(Records from a data source)
↓↓↓
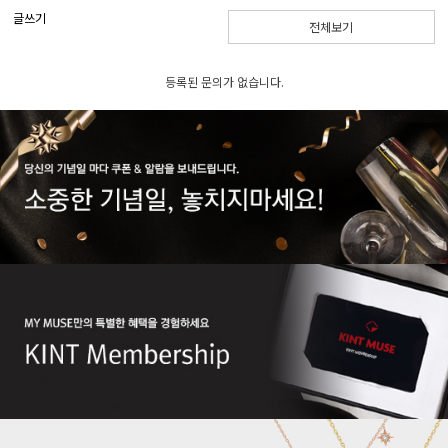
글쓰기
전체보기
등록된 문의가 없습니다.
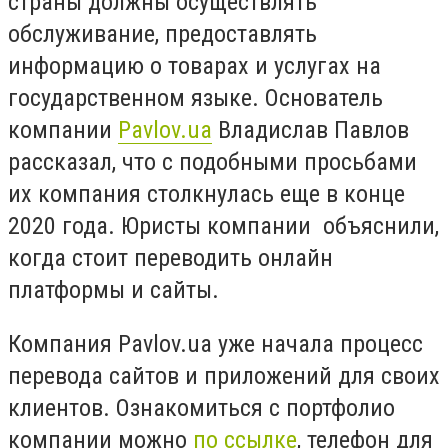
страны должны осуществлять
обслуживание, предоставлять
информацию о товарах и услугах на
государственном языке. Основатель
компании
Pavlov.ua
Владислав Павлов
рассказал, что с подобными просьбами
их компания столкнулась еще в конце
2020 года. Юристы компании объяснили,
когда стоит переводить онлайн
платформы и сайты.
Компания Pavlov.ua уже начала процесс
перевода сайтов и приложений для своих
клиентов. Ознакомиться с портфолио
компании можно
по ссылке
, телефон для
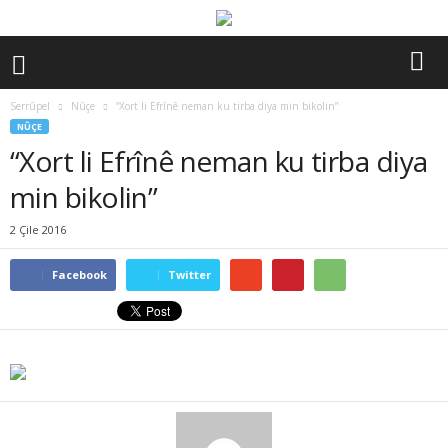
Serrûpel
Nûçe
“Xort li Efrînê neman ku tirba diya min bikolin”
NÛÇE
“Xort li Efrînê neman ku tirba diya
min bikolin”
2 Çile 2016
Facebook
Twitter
↑↑↑
↓↓↓
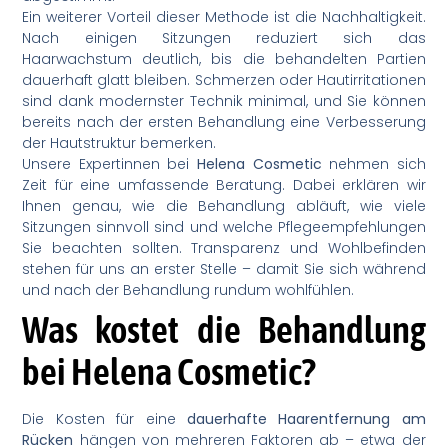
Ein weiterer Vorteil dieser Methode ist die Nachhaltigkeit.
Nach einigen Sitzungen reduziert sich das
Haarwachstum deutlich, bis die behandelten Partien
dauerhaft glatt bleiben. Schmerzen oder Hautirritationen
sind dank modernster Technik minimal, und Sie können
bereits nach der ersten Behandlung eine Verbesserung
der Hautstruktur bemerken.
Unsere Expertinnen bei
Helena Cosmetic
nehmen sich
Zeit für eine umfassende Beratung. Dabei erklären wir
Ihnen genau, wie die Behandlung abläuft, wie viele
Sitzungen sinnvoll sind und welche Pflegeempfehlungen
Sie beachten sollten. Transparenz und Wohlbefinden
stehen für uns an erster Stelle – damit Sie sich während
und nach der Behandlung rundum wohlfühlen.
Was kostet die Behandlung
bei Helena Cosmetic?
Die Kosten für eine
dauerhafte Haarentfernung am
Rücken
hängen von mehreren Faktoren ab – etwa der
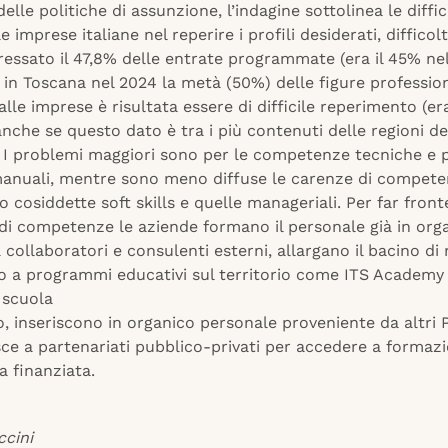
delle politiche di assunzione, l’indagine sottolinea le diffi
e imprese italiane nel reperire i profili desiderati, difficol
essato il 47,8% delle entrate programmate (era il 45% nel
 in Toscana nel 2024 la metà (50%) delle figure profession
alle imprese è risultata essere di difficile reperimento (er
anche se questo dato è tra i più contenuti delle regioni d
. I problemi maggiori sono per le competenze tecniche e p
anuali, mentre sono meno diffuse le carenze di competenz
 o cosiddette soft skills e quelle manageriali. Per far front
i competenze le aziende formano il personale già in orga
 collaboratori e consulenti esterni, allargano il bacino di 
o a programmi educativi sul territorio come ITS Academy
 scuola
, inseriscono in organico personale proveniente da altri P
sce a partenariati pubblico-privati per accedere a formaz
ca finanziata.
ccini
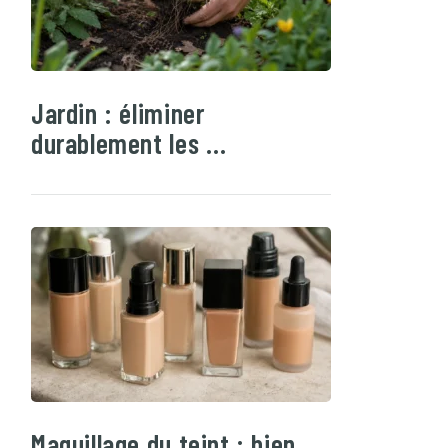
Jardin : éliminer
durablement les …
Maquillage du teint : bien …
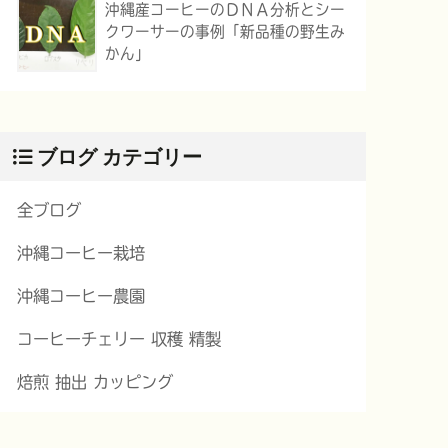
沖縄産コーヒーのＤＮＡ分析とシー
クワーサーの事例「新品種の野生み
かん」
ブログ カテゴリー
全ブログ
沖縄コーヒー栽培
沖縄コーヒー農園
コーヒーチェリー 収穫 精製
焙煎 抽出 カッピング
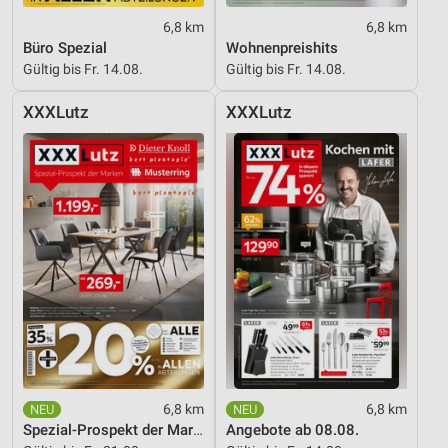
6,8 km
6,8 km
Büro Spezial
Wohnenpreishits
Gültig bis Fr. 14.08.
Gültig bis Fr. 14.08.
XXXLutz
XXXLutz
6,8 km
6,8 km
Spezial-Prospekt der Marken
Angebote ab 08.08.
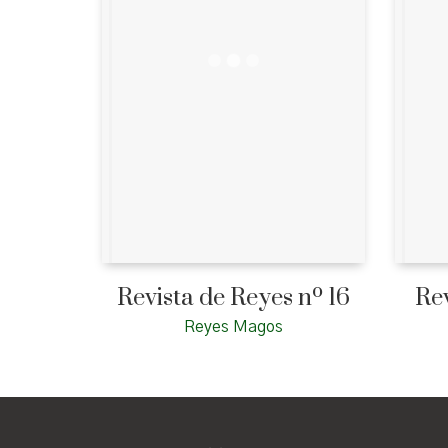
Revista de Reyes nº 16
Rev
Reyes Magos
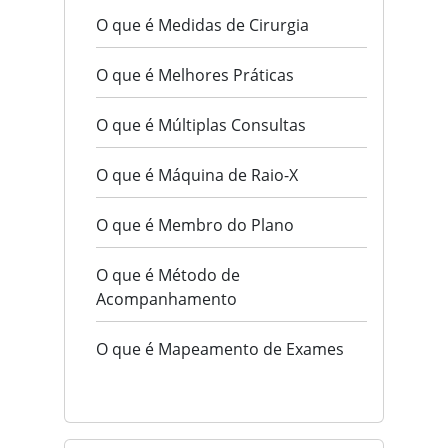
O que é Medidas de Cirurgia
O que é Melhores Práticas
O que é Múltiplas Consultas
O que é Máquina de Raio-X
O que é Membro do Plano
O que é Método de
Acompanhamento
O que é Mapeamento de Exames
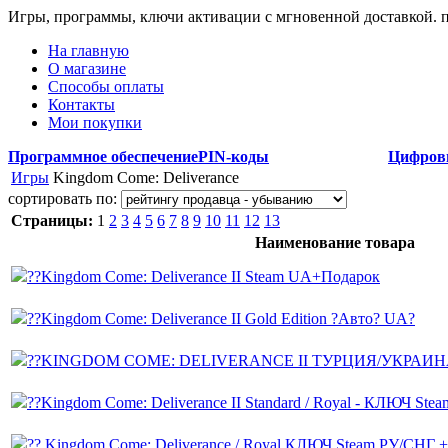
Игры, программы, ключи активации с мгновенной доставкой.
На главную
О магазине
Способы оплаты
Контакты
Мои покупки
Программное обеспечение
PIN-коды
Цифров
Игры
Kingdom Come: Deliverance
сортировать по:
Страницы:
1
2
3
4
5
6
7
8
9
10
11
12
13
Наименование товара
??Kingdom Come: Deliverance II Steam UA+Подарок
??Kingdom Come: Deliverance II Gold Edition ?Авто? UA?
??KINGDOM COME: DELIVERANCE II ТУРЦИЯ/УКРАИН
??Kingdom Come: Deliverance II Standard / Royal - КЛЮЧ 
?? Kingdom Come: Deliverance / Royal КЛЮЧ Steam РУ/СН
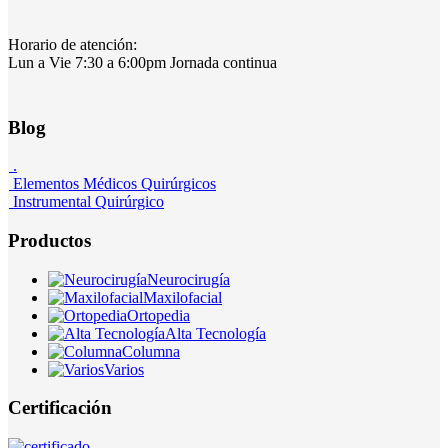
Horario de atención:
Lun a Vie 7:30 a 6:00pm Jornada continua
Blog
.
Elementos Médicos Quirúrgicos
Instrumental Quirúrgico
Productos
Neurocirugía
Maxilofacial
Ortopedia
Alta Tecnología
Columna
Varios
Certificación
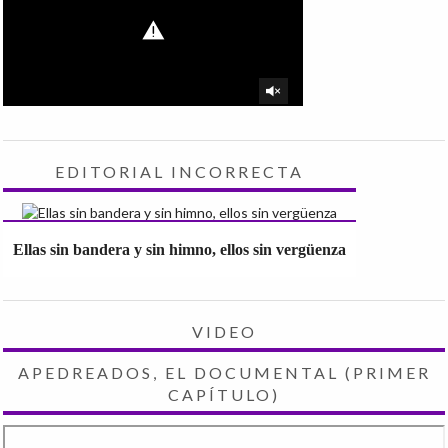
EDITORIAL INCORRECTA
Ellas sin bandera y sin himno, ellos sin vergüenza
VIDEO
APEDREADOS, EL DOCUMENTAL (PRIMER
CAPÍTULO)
↑↑↑
↓↓↓
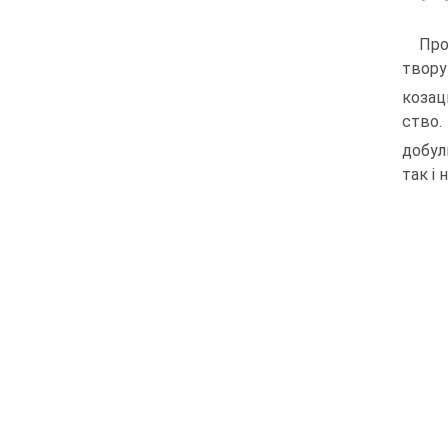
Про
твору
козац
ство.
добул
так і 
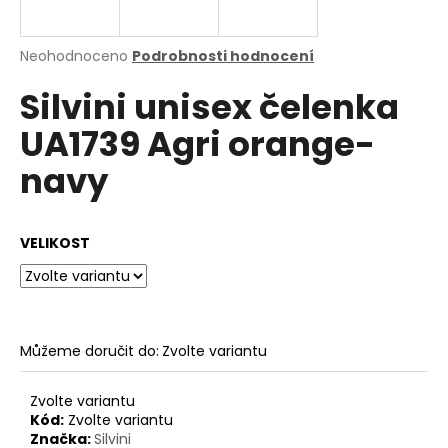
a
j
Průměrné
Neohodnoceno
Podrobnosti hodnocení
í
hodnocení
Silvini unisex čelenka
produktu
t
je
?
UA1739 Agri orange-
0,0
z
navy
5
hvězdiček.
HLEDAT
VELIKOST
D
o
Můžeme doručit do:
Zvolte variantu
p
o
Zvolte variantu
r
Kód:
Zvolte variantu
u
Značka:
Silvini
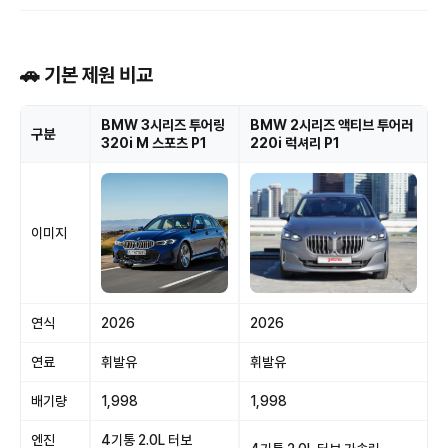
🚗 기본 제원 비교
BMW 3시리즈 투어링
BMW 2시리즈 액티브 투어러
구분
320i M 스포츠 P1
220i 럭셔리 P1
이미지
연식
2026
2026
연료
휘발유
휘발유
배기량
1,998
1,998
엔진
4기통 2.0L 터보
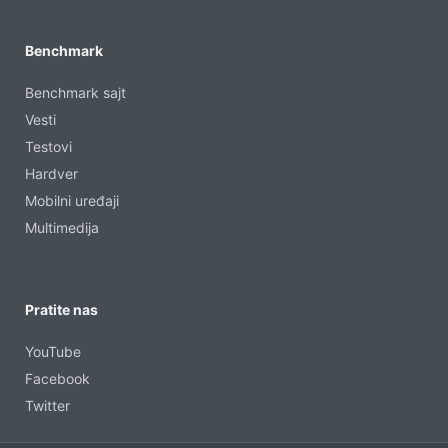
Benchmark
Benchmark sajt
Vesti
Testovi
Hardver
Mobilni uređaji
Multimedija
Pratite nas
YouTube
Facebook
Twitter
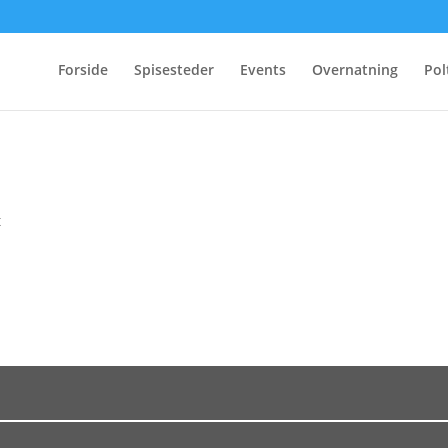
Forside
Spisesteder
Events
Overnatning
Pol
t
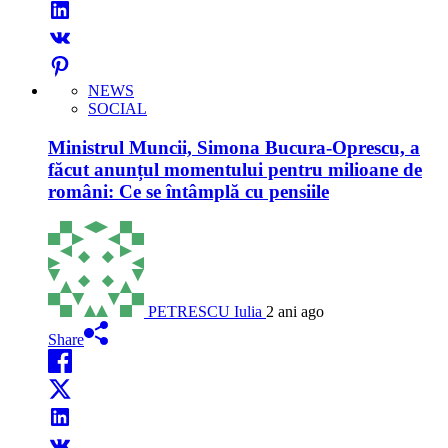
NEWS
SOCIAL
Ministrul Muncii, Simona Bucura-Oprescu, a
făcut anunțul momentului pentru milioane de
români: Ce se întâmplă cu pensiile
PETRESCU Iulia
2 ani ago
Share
↑↑↑
Go line by line through the data above and report each one that holds the string "tirba".

“Xort li Efrînê neman ku tirba diya min bikolin”
“Xort li Efrînê neman ku tirba diya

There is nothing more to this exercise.